Report each line of the entries that includes "Barcelona" by copying it.

-- INFORMATION SHOWN follows --

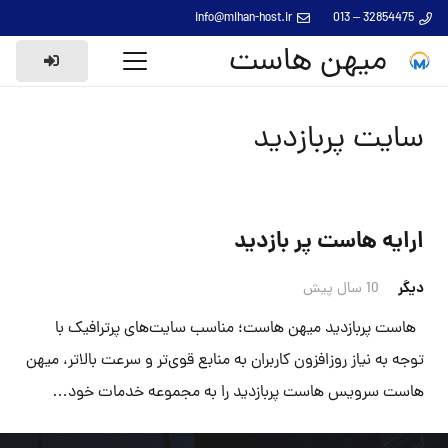
info@mihan-host.ir
32854475 – 013
میهن هاست
سایت پربازدید
ارایه هاست پر بازدید
دیگر
10 سال پیش
هاست پربازدید میهن هاست؛ مناسب سایت‌های پرترافیک با
توجه به نیاز روزافزون کاربران به منابع قوی‌تر و سرعت بالاتر، میهن
هاست سرویس هاست پربازدید را به مجموعه خدمات خود…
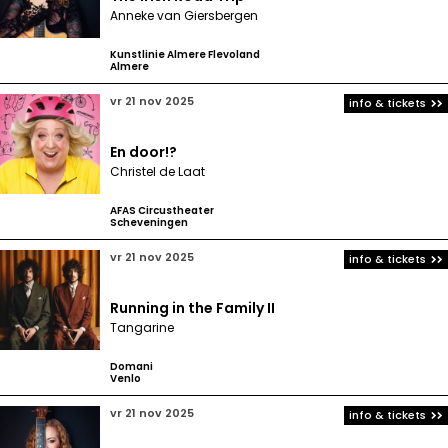
Anneke van Giersbergen
Kunstlinie Almere Flevoland
Almere
vr 21 nov 2025
info & tickets
En door!?
Christel de Laat
AFAS Circustheater
Scheveningen
vr 21 nov 2025
info & tickets
Running in the Family II
Tangarine
Domani
Venlo
vr 21 nov 2025
info & tickets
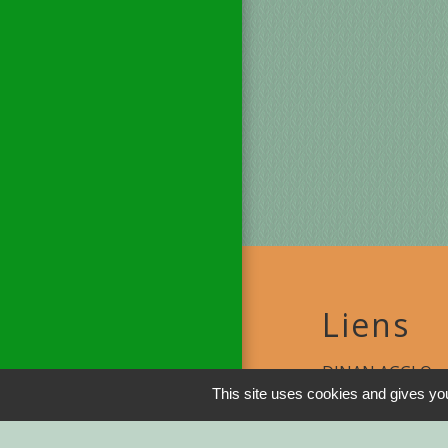
Liens
DINAN AGGLO
This site uses cookies and gives you
CINEMAS DINA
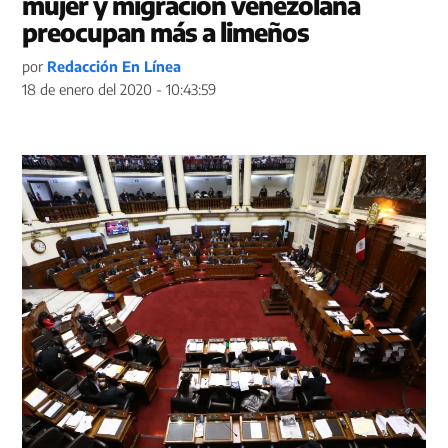
mujer y migración venezolana
preocupan más a limeños
por
Redacción En Línea
18 de enero del 2020 - 10:43:59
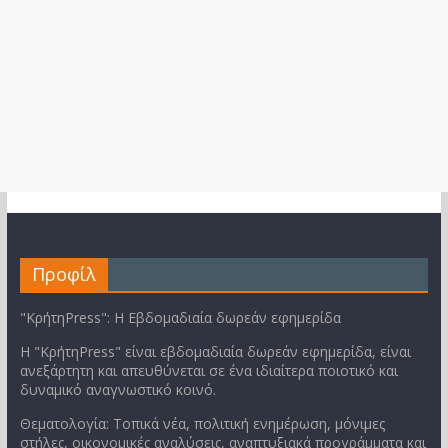
Προφίλ
"ΚρήτηPress": Η Εβδομαδιαία δωρεάν εφημερίδα
Η "ΚρήτηPress" είναι εβδομαδιαία δωρεάν εφημερίδα, είναι
ανεξάρτητη και απευθύνεται σε ένα ιδιαίτερα ποιοτικό και
δυναμικό αναγνωστικό κοινό.
Θεματολογία: Τοπικά νέα, πολιτική ενημέρωση, μόνιμες
στήλες, οικονομικές αναλύσεις, αναπτυξιακά προγράμματα και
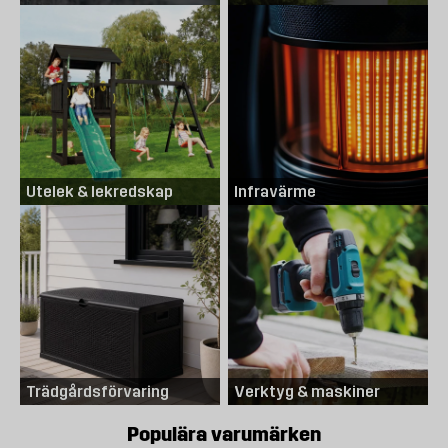
Utelek & lekredskap
Infravärme
Trädgårdsförvaring
Verktyg & maskiner
Populära varumärken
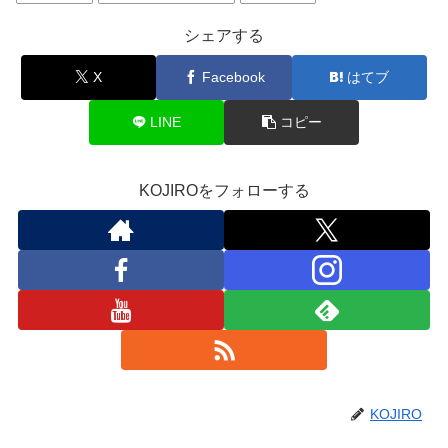
シェアする
X
Facebook
はてブ
LINE
コピー
KOJIROをフォローする
KOJIRO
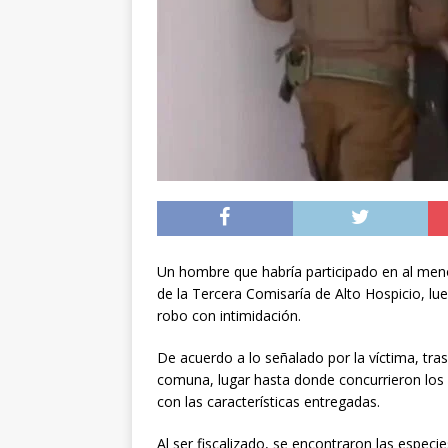
[ 05/08/2026 ]
Diputa
Iquique
DEPORTES
[ 05/08/2026 ]
Conce
público del sector E
[ 06/08/2026 ]
El pap
noviembre
INTER
Un hombre que habría participado en al meno
de la Tercera Comisaría de Alto Hospicio, lu
robo con intimidación.
De acuerdo a lo señalado por la víctima, tras 
comuna, lugar hasta donde concurrieron los
con las características entregadas.
Al ser fiscalizado, se encontraron las especi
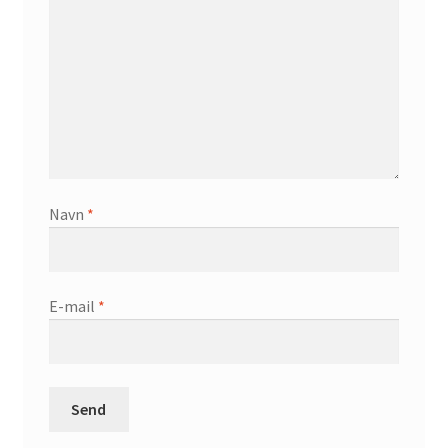
Navn
*
E-mail
*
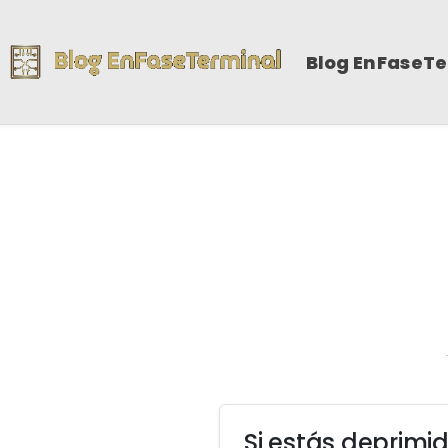
Blog EnFaseT
Si estás deprimi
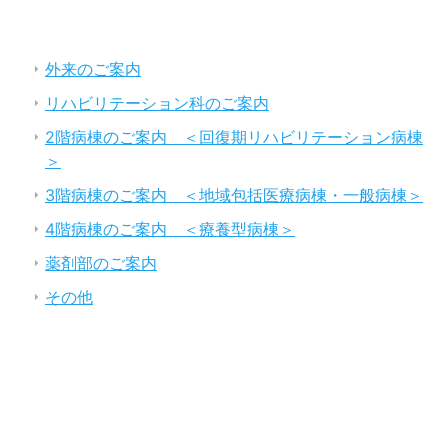
外来のご案内
リハビリテーション科のご案内
2階病棟のご案内 ＜回復期リハビリテーション病棟
＞
3階病棟のご案内 ＜地域包括医療病棟・一般病棟＞
4階病棟のご案内 ＜療養型病棟＞
薬剤部のご案内
その他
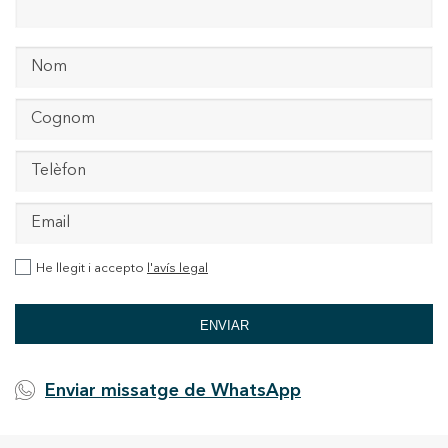
He llegit i accepto
l'avís legal
ENVIAR
Enviar missatge de WhatsApp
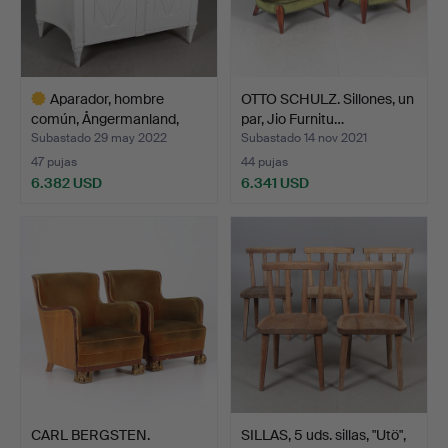
Aparador, hombre
OTTO SCHULZ. Sillones, un
común, Ångermanland,
par, Jio Furnitu…
sigl…
Subastado 29 may 2022
Subastado 14 nov 2021
47 pujas
44 pujas
6.382 USD
6.341 USD
Lote
seleccionado
CARL BERGSTEN.
SILLAS, 5 uds. sillas, "Utö",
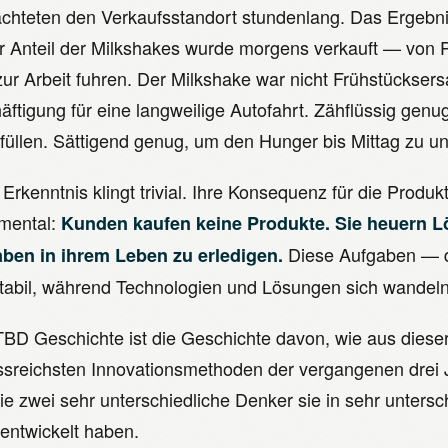
chteten den Verkaufsstandort stundenlang. Das Ergebnis
r Anteil der Milkshakes wurde morgens verkauft — von Pe
zur Arbeit fuhren. Der Milkshake war nicht Frühstücksers
äftigung für eine langweilige Autofahrt. Zähflüssig genu
füllen. Sättigend genug, um den Hunger bis Mittag zu u
Erkenntnis klingt trivial. Ihre Konsequenz für die Produk
mental:
Kunden kaufen keine Produkte. Sie heuern 
Diese Aufgaben — d
ben in ihrem Leben zu erledigen.
stabil, während Technologien und Lösungen sich wandeln
TBD Geschichte ist die Geschichte davon, wie aus diese
ussreichsten Innovationsmethoden der vergangenen drei
ie zwei sehr unterschiedliche Denker sie in sehr unters
rentwickelt haben.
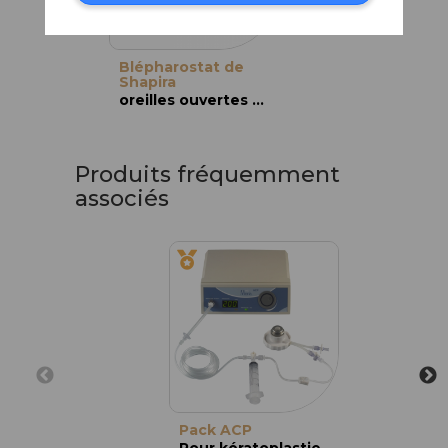
Blépharostat de
Shapira
oreilles ouvertes et larges, adulte
Produits fréquemment
associés
Pack ACP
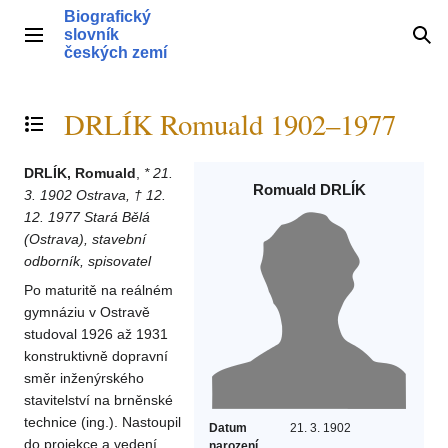
Přeskočit
Biografický
na
slovník
Hlavní menu
Hle
obsah
českých zemí
DRLÍK Romuald 1902–1977
Přepnout obsah
DRLÍK, Romuald
,
* 21.
Romuald DRLÍK
3. 1902 Ostrava, † 12.
12. 1977 Stará Bělá
(Ostrava), stavební
odborník, spisovatel
Po maturitě na reálném
gymnáziu v Ostravě
studoval 1926 až 1931
konstruktivně dopravní
směr inženýrského
stavitelství na brněnské
technice (ing.). Nastoupil
Datum
21. 3. 1902
do projekce a vedení
narození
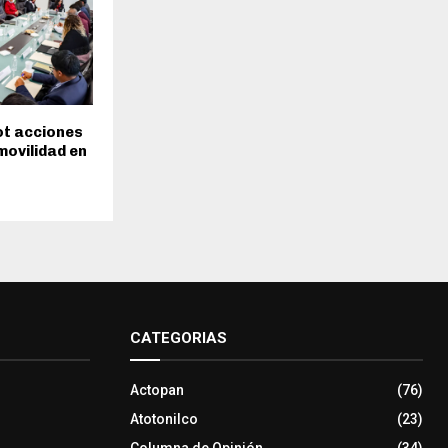
t acciones
movilidad en
CATEGORIAS
Actopan
(76)
Atotonilco
(23)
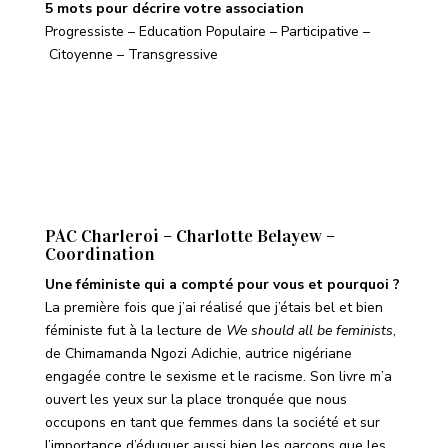
5 mots pour décrire votre association
Progressiste –
Education Populaire –
Participative –
Citoyenne –
Transgressive
PAC Charleroi – Charlotte Belayew –
Coordination
Une féministe qui a compté pour vous et pourquoi ?
La première fois que j’ai réalisé que j’étais bel et bien
féministe fut à la lecture de
We should all be feminists
,
de Chimamanda Ngozi Adichie, autrice nigériane
engagée contre le sexisme et le racisme. Son livre m’a
ouvert les yeux sur la place tronquée que nous
occupons en tant que femmes dans la société et sur
l’importance d’éduquer aussi bien les garçons que les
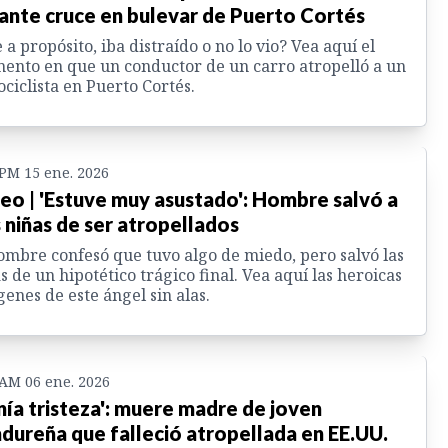
ante cruce en bulevar de Puerto Cortés
 a propósito, iba distraído o no lo vio? Vea aquí el
nto en que un conductor de un carro atropelló a un
ciclista en Puerto Cortés.
 PM 15 ene. 2026
eo | 'Estuve muy asustado': Hombre salvó a
 niñas de ser atropellados
ombre confesó que tuvo algo de miedo, pero salvó las
s de un hipotético trágico final. Vea aquí las heroicas
enes de este ángel sin alas.
 AM 06 ene. 2026
nía tristeza': muere madre de joven
dureña que falleció atropellada en EE.UU.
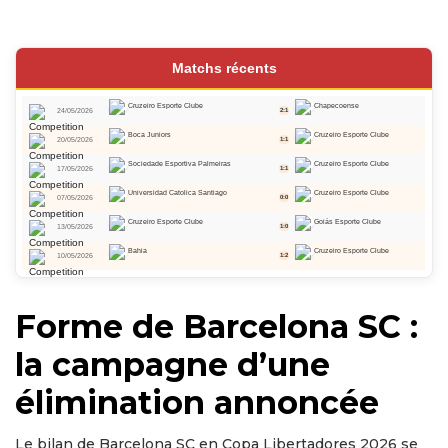
Matchs récents
Cruzeiro Esporte Clube
Chapecoense
24/05/2026
2:1
Boca Juniors
Cruzeiro Esporte Clube
20/05/2026
1:1
Sociedade Esportiva Palmeiras
Cruzeiro Esporte Clube
17/05/2026
1:1
Universidad Catolica Santiago
Cruzeiro Esporte Clube
07/05/2026
0:0
Cruzeiro Esporte Clube
Goiás Esporte Clube
13/05/2026
1:0
Bahia
Cruzeiro Esporte Clube
10/05/2026
1:2
Forme de Barcelona SC :
la campagne d’une
élimination annoncée
Le bilan de Barcelona SC en Copa Libertadores 2026 se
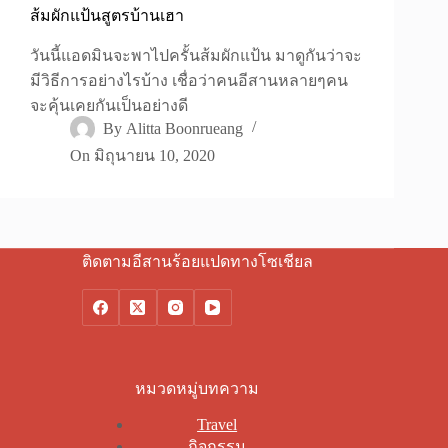
ส้มผักแป้นสูตรบ้านเฮา
วันนี้แอดมินจะพาไปครั้นส้มผักแป้น มาดูกันว่าจะ
มีวิธีการอย่างไรบ้าง เชื่อว่าคนอีสานหลายๆคน
จะคุ้นเคยกันเป็นอย่างดี
By
Alitta Boonrueang
On
มิถุนายน 10, 2020
ติดตามอีสานร้อยแปดทางโซเชียล
หมวดหมู่บทความ
Travel
กิจกรรม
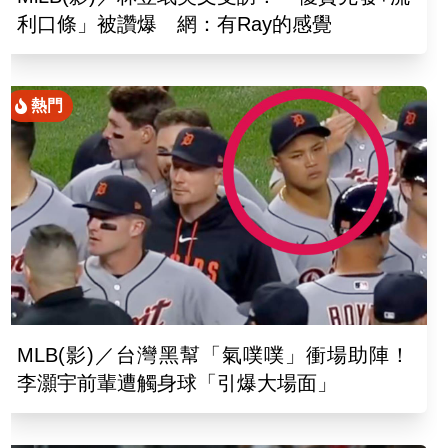
利口條」被讚爆 網：有Ray的感覺
熱門
MLB(影)／台灣黑幫「氣噗噗」衝場助陣！
李灝宇前輩遭觸身球「引爆大場面」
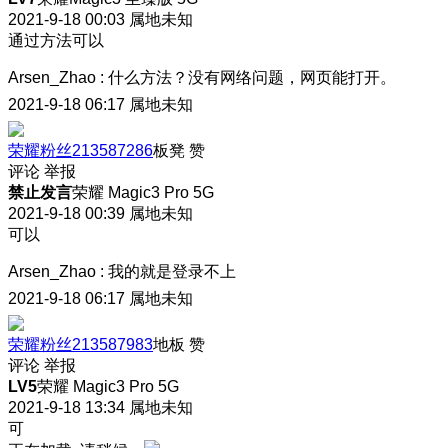
2021-9-18 00:03
属地未知
通过方法可以
Arsen_Zhao
:
什么方法？没有网络问题，网页能打开。
2021-9-18 06:17
属地未知
荣耀粉丝213587286
板凳
赞
评论
举报
禁止发言
荣耀 Magic3 Pro 5G
2021-9-18 00:39
属地未知
可以
Arsen_Zhao
:
我的就是登录不上
2021-9-18 06:17
属地未知
荣耀粉丝213587983
地板
赞
评论
举报
LV5
荣耀 Magic3 Pro 5G
2021-9-18 13:34
属地未知
可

-- INFORMATION SHOWN concluded --

= RESPONSE BELOW =
Forme de Barcelona SC :
Le bilan de Barcelona SC en Copa Libertadores 2026 se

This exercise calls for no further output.